Posts Tagged ‘shifting foundation’

From Drab to Spa-Like

April 17, 2021
Before: Semi-gloss paint on bad texture job.
Virtually the same color, but texture and pattern add a warm and calm feel.
Before: Khaki paint
After: Serene, even Zen-like.
Close-up shows pattern that can be matched so seams are disguised, as well as string fibers that add texture and dimension.

Nearly a full 100 years old, this cottage in the Norhill neighborhood of the Houston Heights has seen many updates and treatments. The master bath suffered from various dubious renovation attempts, as well as the aftermath of acts of nature, such as shifting foundation, leaky windows, humidity. The whole room just had a sort of “last chance” look about it.

Most of the room’s ails could be solved by ripping everything out down to the studs and then starting anew. But on most budgets – that ain’t agonna happen!

So I skim-floated the walls and sanded smooth. Just having smooth walls free of the drab khaki paint color helped left the pervasive glum feeling.

The homeowner chose this faux grasscloth, which is a stringcloth product made by Walquest, in their EcoChic line. I like this because, being a man-made material, the pattern can be matched from strip to strip, so you do not notice the seams like you do with a natural fiber material like real grasscloth. Also, the vertical strings on the wallpaper give texture and dimension, which is a look that many homeowners are craving these days.

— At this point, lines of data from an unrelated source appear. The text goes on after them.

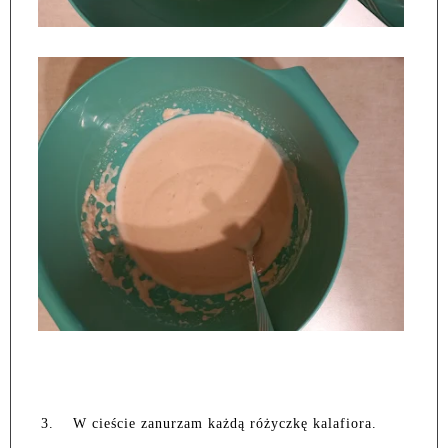
3.
W cieście zanurzam każdą różyczkę kalafiora.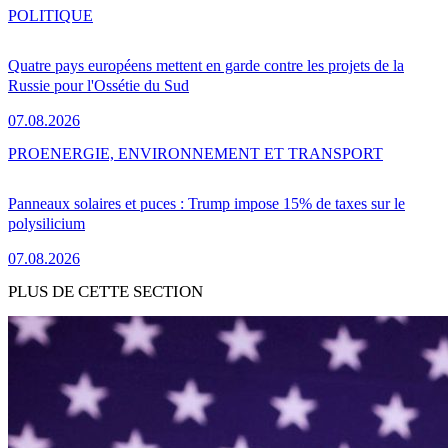
POLITIQUE
Quatre pays européens mettent en garde contre les projets de la
Russie pour l'Ossétie du Sud
07.08.2026
PRO
ENERGIE, ENVIRONNEMENT ET TRANSPORT
Panneaux solaires et puces : Trump impose 15% de taxes sur le
polysilicium
07.08.2026
PLUS DE CETTE SECTION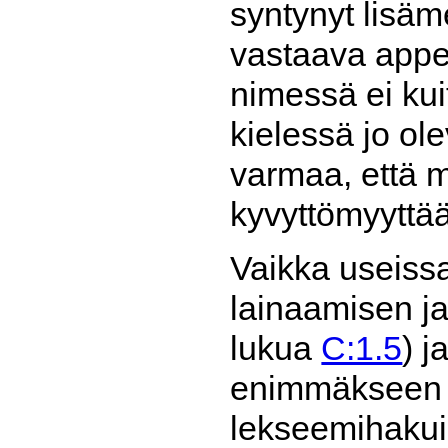
syntynyt lisäm
vastaava appe
nimessä ei ku
kielessä jo o
varmaa, että m
kyvyttömyyttä
Vaikka useissa
lainaamisen ja 
lukua
C:1.5
) j
enimmäkseen vi
lekseemihakui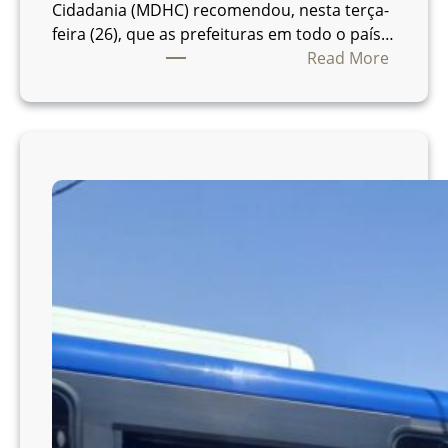
s
Cidadania (MDHC) recomendou, nesta terça-
e
feira (26), que as prefeituras em todo o país…
c
:
Read More
r
M
i
i
a
n
n
i
o
s
v
t
a
é
l
r
i
i
n
o
h
p
a
e
d
d
e
e
ô
g
n
r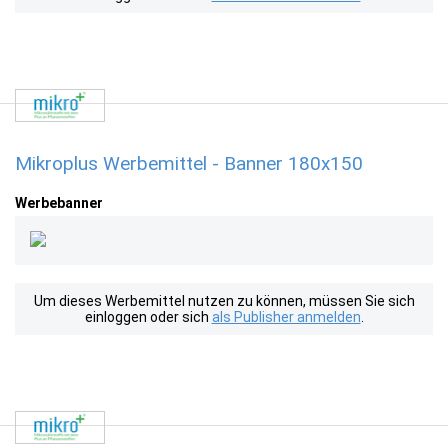
Mikroplus Werbemittel - Banner 180x150
Werbebanner
Um dieses Werbemittel nutzen zu können, müssen Sie sich
einloggen oder sich
als Publisher anmelden
.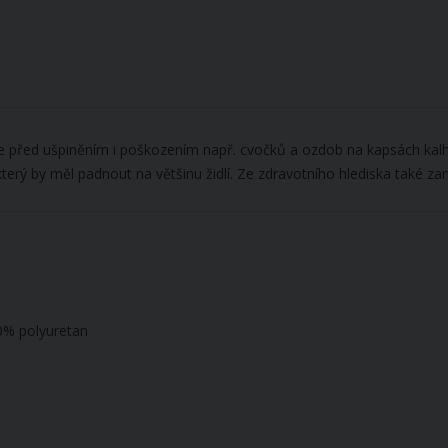
je před ušpiněním i poškozením např. cvočků a ozdob na kapsách kalhot
erý by měl padnout na většinu židlí. Ze zdravotního hlediska také z
00% polyuretan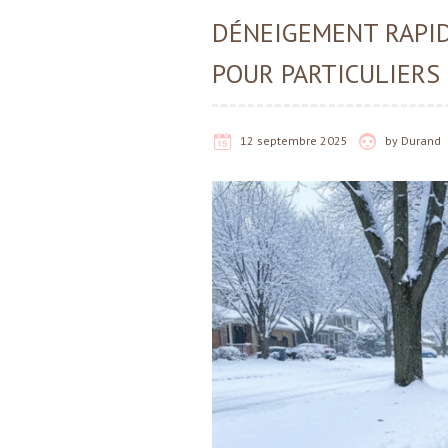
DÉNEIGEMENT RAPID
POUR PARTICULIERS
12 septembre 2025
by
Durand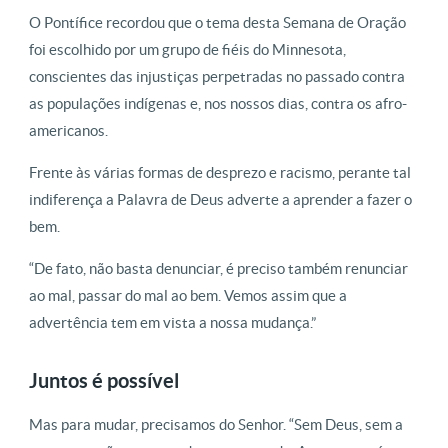
O Pontífice recordou que o tema desta Semana de Oração
foi escolhido por um grupo de fiéis do Minnesota,
conscientes das injustiças perpetradas no passado contra
as populações indígenas e, nos nossos dias, contra os afro-
americanos.
Frente às várias formas de desprezo e racismo, perante tal
indiferença a Palavra de Deus adverte a aprender a fazer o
bem.
“De fato, não basta denunciar, é preciso também renunciar
ao mal, passar do mal ao bem. Vemos assim que a
advertência tem em vista a nossa mudança.”
Juntos é possível
Mas para mudar, precisamos do Senhor. “Sem Deus, sem a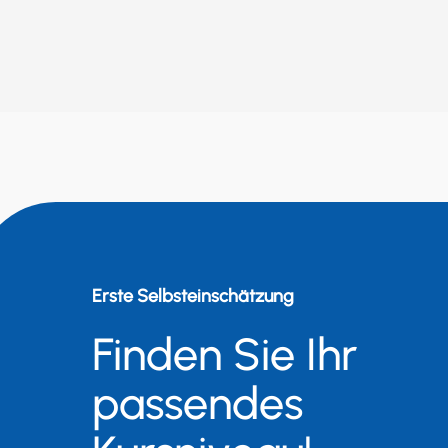
Erste Selbsteinschätzung
Finden Sie Ihr
passendes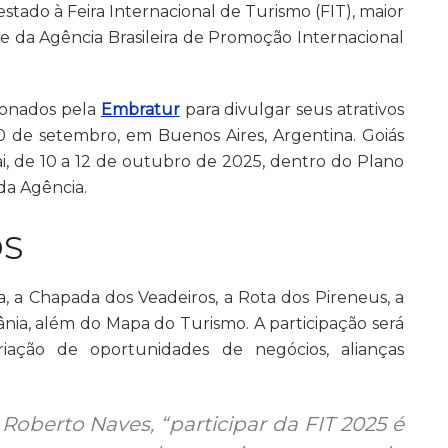
estado à Feira Internacional de Turismo (FIT), maior
te da Agência Brasileira de Promoção Internacional
cionados pela
Embratur
para divulgar seus atrativos
0 de setembro, em Buenos Aires, Argentina. Goiás
i, de 10 a 12 de outubro de 2025, dentro do Plano
 da Agência.
OS
a, a Chapada dos Veadeiros, a Rota dos Pireneus, a
ânia, além do Mapa do Turismo. A participação será
riação de oportunidades de negócios, alianças
 Roberto Naves, “participar da FIT 2025 é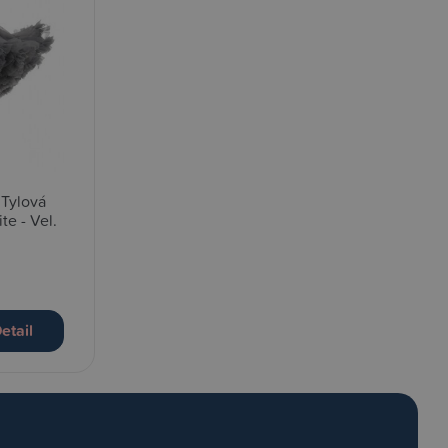
 Tylová
te - Vel.
etail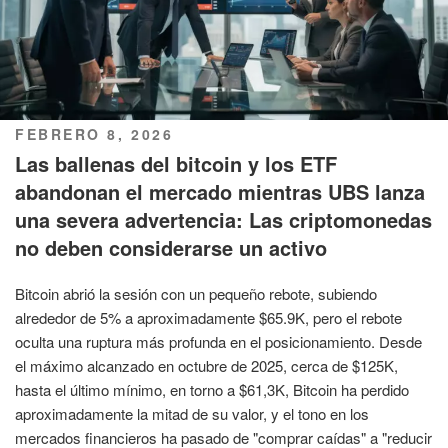
PUBLICADO
FEBRERO 8, 2026
EL
Las ballenas del bitcoin y los ETF
abandonan el mercado mientras UBS lanza
una severa advertencia: Las criptomonedas
no deben considerarse un activo
Bitcoin abrió la sesión con un pequeño rebote, subiendo
alrededor de 5% a aproximadamente $65.9K, pero el rebote
oculta una ruptura más profunda en el posicionamiento. Desde
el máximo alcanzado en octubre de 2025, cerca de $125K,
hasta el último mínimo, en torno a $61,3K, Bitcoin ha perdido
aproximadamente la mitad de su valor, y el tono en los
mercados financieros ha pasado de "comprar caídas" a "reducir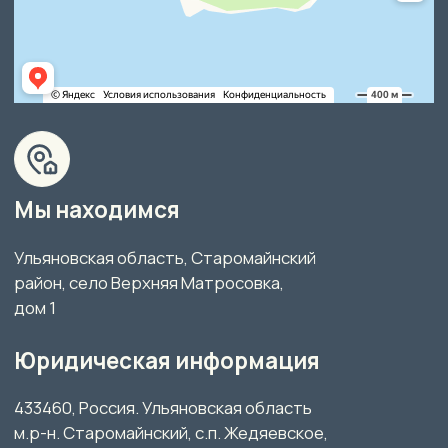
ОГРН 1077325009948,
ИНН 7325073727 КПП 732501001
р/с 40702810765000000460
в Ульяновском РФ ОАО «Россельхозбанк»
к/с 30101810200000000897
БИК 047308897
Правовая информация
Политика конфиденциальности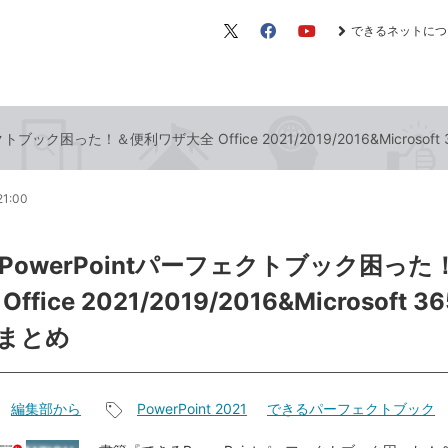
できるネットにつ
X（旧
Facebook
YouTube
Twitter）
トブック困った！＆便利ワザ大全 Office 2021/2019/2016&Micros
21:00
PowerPointパーフェクトブック困った
ffice 2021/2019/2016&Microsoft 
まとめ
編集部から
PowerPoint 2021
できるパーフェクトブック
記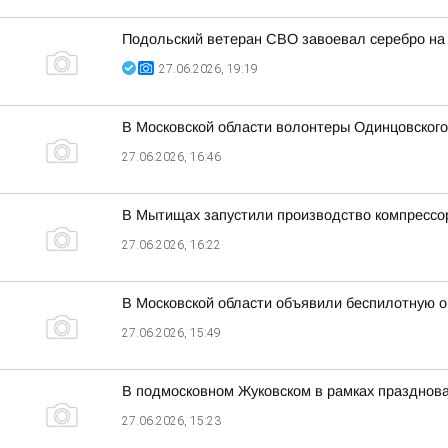
Подольский ветеран СВО завоевал серебро на
27.06.2026, 19:19
В Московской области волонтеры Одинцовског
27.06.2026, 16:46
В Мытищах запустили производство компрессор
27.06.2026, 16:22
В Московской области объявили беспилотную о
27.06.2026, 15:49
В подмосковном Жуковском в рамках празднов
27.06.2026, 15:23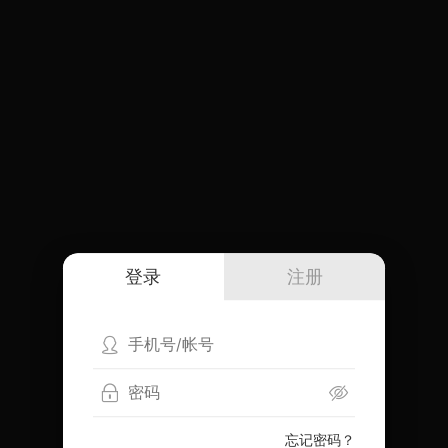
登录
注册
忘记密码？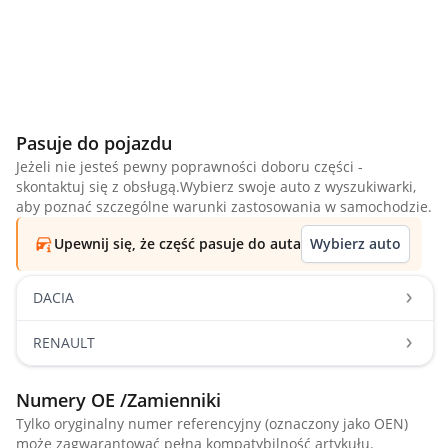
Pasuje do pojazdu
Jeżeli nie jesteś pewny poprawności doboru części -
skontaktuj się z obsługą.Wybierz swoje auto z wyszukiwarki,
aby poznać szczególne warunki zastosowania w samochodzie.
Upewnij się, że część pasuje do auta
Wybierz auto
DACIA
RENAULT
Numery OE /Zamienniki
Tylko oryginalny numer referencyjny (oznaczony jako OEN)
może zagwarantować pełną kompatybilność artykułu.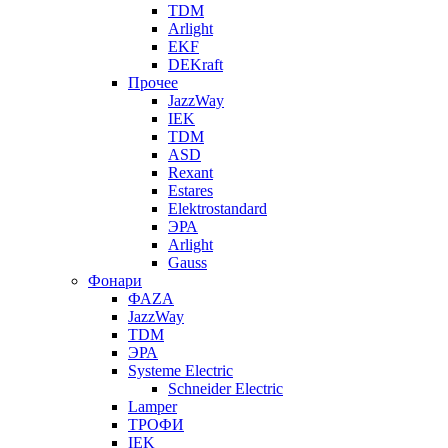
TDM
Arlight
EKF
DEKraft
Прочее
JazzWay
IEK
TDM
ASD
Rexant
Estares
Elektrostandard
ЭРА
Arlight
Gauss
Фонари
ФАZА
JazzWay
TDM
ЭРА
Systeme Electric
Schneider Electric
Lamper
ТРОФИ
IEK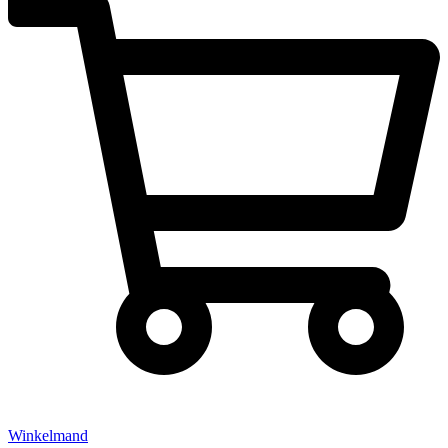
Winkelmand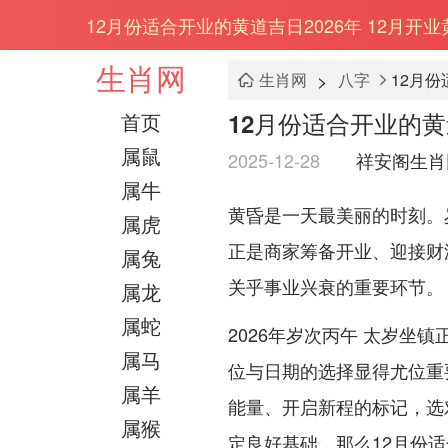
12月份适合开业的黄道吉日2026年 12月开业
生肖网
>
生肖网
八字
12月份
12月份适合开业的黄道
首页
属鼠
2025-12-28
祥安阁生肖
属牛
黄昏是一天最美丽的时刻。
属虎
正是商家筹备开业、迎接财
属兔
关乎事业兴衰的重要环节。
属龙
属蛇
2026年岁次丙午 太岁坐
属马
位与日期的选择显得尤位重
属羊
能量、开启新程的标记，选
属猴
定良好基础，那么12月份适合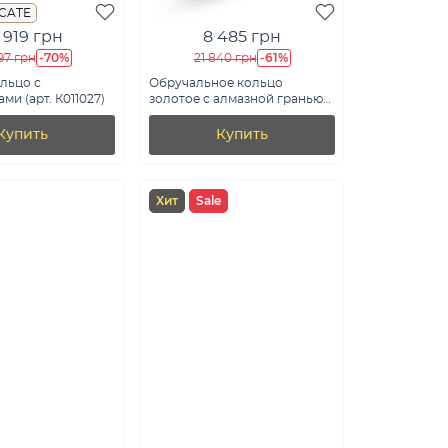
ICATE
 919 грн
8 485 грн
-70%
-61%
97 грн
21 840 грн
льцо с
Обручальное кольцо
ми (арт. К011027)
золотое с алмазной гранью
(арт. 239196)
Купить
Купить
Хит
Sale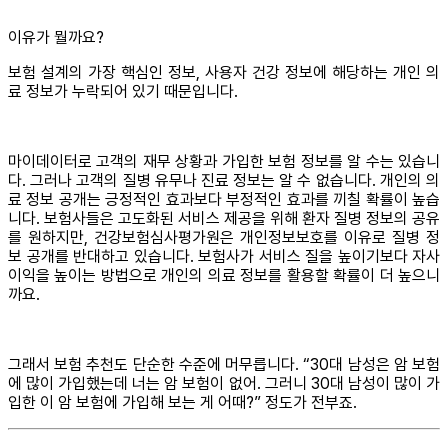
이유가 뭘까요?
보험 설계의 가장 핵심인 정보, 사용자 건강 정보에 해당하는 개인 의
료 정보가 누락되어 있기 때문입니다.
마이데이터로 고객의 재무 상황과 가입한 보험 정보를 알 수는 있습니
다. 그러나 고객의 질병 유무나 진료 정보는 알 수 없습니다. 개인의 의
료 정보 공개는 긍정적인 효과보다 부정적인 효과를 끼칠 확률이 높습
니다. 보험사들은 고도화된 서비스 제공을 위해 환자 질병 정보의 공유
를 원하지만, 건강보험심사평가원은 개인정보보호를 이유로 질병 정
보 공개를 반대하고 있습니다. 보험사가 서비스 질을 높이기보다 자사
이익을 높이는 방법으로 개인의 의료 정보를 활용할 확률이 더 높으니
까요.
그래서 보험 추천도 단순한 수준에 머무릅니다. “30대 남성은 암 보험
에 많이 가입했는데 너는 암 보험이 없어. 그러니 30대 남성이 많이 가
입한 이 암 보험에 가입해 보는 게 어때?” 정도가 전부죠.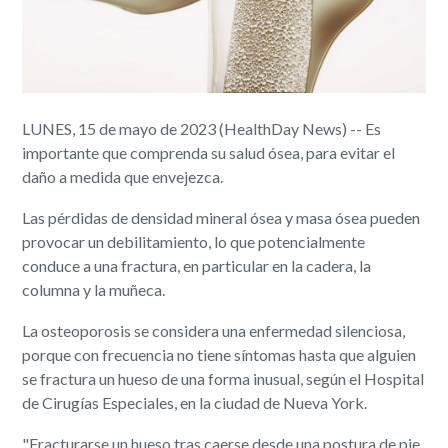
LUNES, 15 de mayo de 2023 (HealthDay News) -- Es
importante que comprenda su salud ósea, para evitar el
daño a medida que envejezca.
Las pérdidas de densidad mineral ósea y masa ósea pueden
provocar un debilitamiento, lo que potencialmente
conduce a una fractura, en particular en la cadera, la
columna y la muñeca.
La osteoporosis se considera una enfermedad silenciosa,
porque con frecuencia no tiene síntomas hasta que alguien
se fractura un hueso de una forma inusual, según el Hospital
de Cirugías Especiales, en la ciudad de Nueva York.
"Fracturarse un hueso tras caerse desde una postura de pie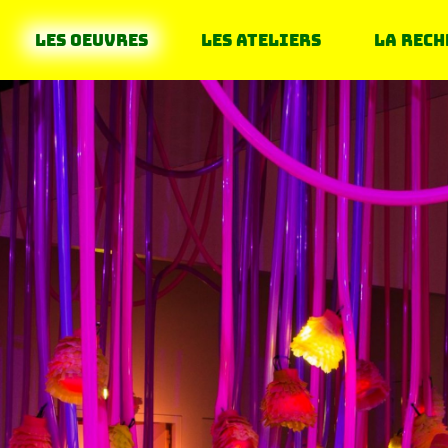
Les oeuvres
Les ateliers
La rech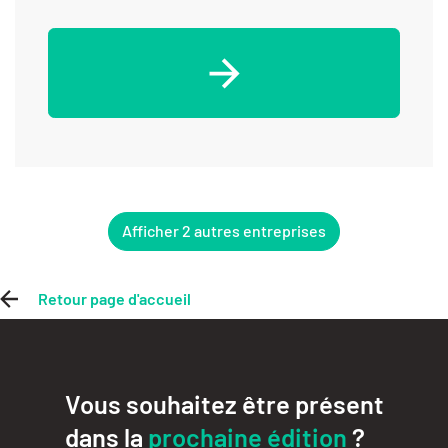
Afficher 2 autres entreprises
Retour page d'accueil
Vous souhaitez être présent
dans la
prochaine édition
?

The label insert tells you straight off that this material is not washable (they say you can gently vacuum it occasionally). Yet it is still more resistant to stains than true grasscloth.

This wallpaper was purchased from Ted at the Shade & Drape Shop on Kirby at Richmond. (They have another location on Voss near San Felipe.)

Shifting Foundation = Twisting Corners

September 19, 2012

Twice this week, I’ve looked at jobs that had issues with one of Houston’s primary banes of existance… shifting foundations!

When a house’s foundation shifts (generally due to lack of or excess of moisture in the soil underneath), the whole structure moves. When walls move independently of one another, they take the wallpaper with them. Meaning that one wall moves up and one wall moves down, and so does the wallpaper, resulting in twisting of the paper in the corner.

Sometimes, the drywall tape in the corner also shifts and twists, causing a thicker, deeper wrenching of materials.

Wallpaper strips are split, and then the first strip is wrapped around the corner just 1/8″ or less, and the second strip is lapped on top of that first one. (This is explained in more detail in another post.) Since the strips are adhered to one another by paste, they are fused, and so end up twisted and unsightly when the walls move.

Usually, both walls have to be repapered. In one of the homes I mentioned above, the plan is to leave the corners un wrapped. Meaning, instead of wrapping the paper that 1/8″ around the corner and then overlapping, we have agreed to just cut the paper at the corner. This means there will be a slight gap in the corner between the two walls. But the homeowner feels this will be preferable to haveing ugly twisty paper bulging from the corners.

I might try a trick – wrapping the paper around the corner that 1/8″, but not pasting the next strip where it overlaps the first one. That way, there will be paper under the corner, which will eliminate a gap, but the strips will not be adhered to one another, so, if the house moves again, hopefully the two walls will move independently of one another, and will not cause twisting or ugly blemishes in the corners.